Mughal Emperor and their reign

The Mughal reign began from the 16th century and lasted until the 19th century. This article lists all the Mughal emperors of India and is an important subject for the following examinations. 

 List of Mughal Emperors in India – (1526-1857) 

The Emperor Reign Description 
Babar 1526-1530 He was a direct descendant of Genghis Khan, and the founder of the Mughal Empire after his victories at the Battle of Panipat (1526) and the Battle of Khanwa. 
Humayun 1530–1540 (Ruled by the Suri dynasty) Being young and inexperienced, he was considered a less effective ruler than Sher Shah Suri, who defeated him and established the Suri dynasty. 
Suri Dynasty 1540-1555 No Mughal rule 
Humayun 1555–1556 After the rule was restored, he was more integrated and effective from the early reign of 1530–1540. 
He left the unified kingdom for his son Akbar. 
Akbar 1556-1605 (Was one of the youngest rulers. Became ruler at the age of 13) He and Bairam Khan defeated Hemu during the Second Battle of Panipat and later achieved famous victories during the siege of Chittorgarh and the siege of Ranthambore. One of his most famous construction wonders was the fort of Lahore. He abolished the jizya tax levied on Hindus. 
Jahangir 1605-1627 He had an open relationship with the British East India Company. 
Shah Jahan  (1628–1658) Under him, Mughal art and architecture flourished. 
He built the Taj Mahal, Jama Masjid, Red Fort, Jahangir’s Tomb and Shalimar Gardens in Lahore. His son Aurangzeb died in captivity. 
Aurangzeb 1658-1707 He re-interpreted Islamic law and introduced Fatwa-e-Alamgiri. 
He captured the diamond mines of the Sultanate of Golconda and spent the major part of his last 27 years at war with the Maratha rebels and expanded the empire to its greatest extent. 
Bahadur Shah (also known as Muazzam / Shah Alam) 1707–1712 After his reign, the empire went into continuous decline due to lack of leadership qualities among his immediate successors.
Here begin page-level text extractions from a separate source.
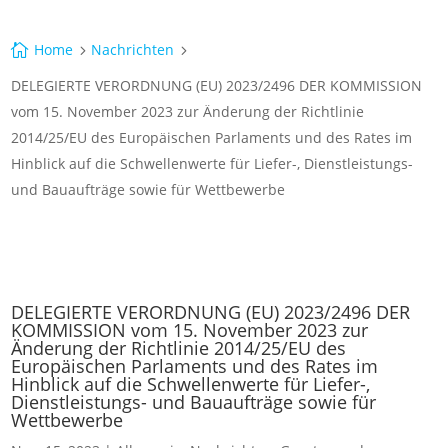
Home
Nachrichten

5
5
DELEGIERTE VERORDNUNG (EU) 2023/2496 DER KOMMISSION
vom 15. November 2023 zur Änderung der Richtlinie
2014/25/EU des Europäischen Parlaments und des Rates im
Hinblick auf die Schwellenwerte für Liefer-, Dienstleistungs-
und Bauaufträge sowie für Wettbewerbe
DELEGIERTE VERORDNUNG (EU) 2023/2496 DER
KOMMISSION vom 15. November 2023 zur
Änderung der Richtlinie 2014/25/EU des
Europäischen Parlaments und des Rates im
Hinblick auf die Schwellenwerte für Liefer-,
Dienstleistungs- und Bauaufträge sowie für
Wettbewerbe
He released Shahuji, son of Shahuji, who was Shivaji’s elder son. 
Jahandar Shah (1712-1713) He was an unpopular incompetent emperor. 
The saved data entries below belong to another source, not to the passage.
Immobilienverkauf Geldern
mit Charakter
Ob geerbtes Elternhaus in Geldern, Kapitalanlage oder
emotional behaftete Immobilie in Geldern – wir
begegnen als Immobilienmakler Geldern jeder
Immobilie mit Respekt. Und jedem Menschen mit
Furrukhsiyar 1713-1719 His reign marked the rebellion of the rebellious Syed Brothers, the slaughter of the rebel Banda. 
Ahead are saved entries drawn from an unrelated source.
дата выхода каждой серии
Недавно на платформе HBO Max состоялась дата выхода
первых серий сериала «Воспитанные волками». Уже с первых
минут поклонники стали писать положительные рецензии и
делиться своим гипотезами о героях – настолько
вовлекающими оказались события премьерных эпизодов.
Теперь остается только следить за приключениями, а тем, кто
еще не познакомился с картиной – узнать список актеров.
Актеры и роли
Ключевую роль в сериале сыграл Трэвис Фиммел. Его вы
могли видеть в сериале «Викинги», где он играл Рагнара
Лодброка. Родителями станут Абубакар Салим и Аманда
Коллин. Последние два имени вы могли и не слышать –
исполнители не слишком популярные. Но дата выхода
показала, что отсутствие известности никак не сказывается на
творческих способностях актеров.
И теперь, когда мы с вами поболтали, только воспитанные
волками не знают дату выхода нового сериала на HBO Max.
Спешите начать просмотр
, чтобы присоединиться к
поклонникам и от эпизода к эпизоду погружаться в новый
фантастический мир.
In 1717 he gave a decree to the English East India Company, in which he was given duty-free trading rights for Bengal, the Farman was recalled by the noted Murshid Quli Khan. 
Rafi ul-Dumit 1719 10th Mughal Emperor. 
He made Farkhasiyar a success. 
He was proclaimed Emperor by the Syed Brothers. 
Rafi ud-Daulat 1719 The Mughal emperor was for a brief period in 1719. 
Muhammad ibrahim 1720 An attempt was made to seize the throne at the behest of the Syed Brothers to depose Emperor Muhammad Shah. 
Muhammad Shah (also known as Rangeela) (1719-1720) (1720-1748) He got rid of the Syed Brothers. Countered the emergence of the Marathas and in the process lost large areas of the Deccan and Malwa. Nadir-Shah’s invasion of Persia suffered in 1739. 
Ahmed Shah Bahadur 1748-1754 His minister Safdarjung was responsible for the Mughal civil war, during which the Mughal army massacred the Marathas during the Battle of Secunderabad. 
Alamgir 2nd 1754-1759 He was killed by the plot of Imad-ul-Mulk and his Maratha ally Sadashivrao Bhau. 
Shah Jahan 3rd 1759-1760 He was overthrown by Prince Mirza Jawan Bakht after the third battle of Panipat. 
Shah Alam 2nd 1760-1806 He is known to have fought against the British East India Company during the Battle of Buxar and under the command of Mirza Najaf Khan, the Mughal army was reformed and thus known as one of the last effective Mughal emperors. 
Akbar Shah 2nd 1806-1837 He named Mir Fateh Ali Khan Talpur as the new Nawab of Sindh. Although he was under British protection, his royal name was removed from official coincidence after a brief dispute with the British East India Company. 
Bahadur Shah 2nd 1837-1857 He was the last Mughal emperor. After the Indian Rebellion of 1857, they were ousted by the British and exiled to Burma.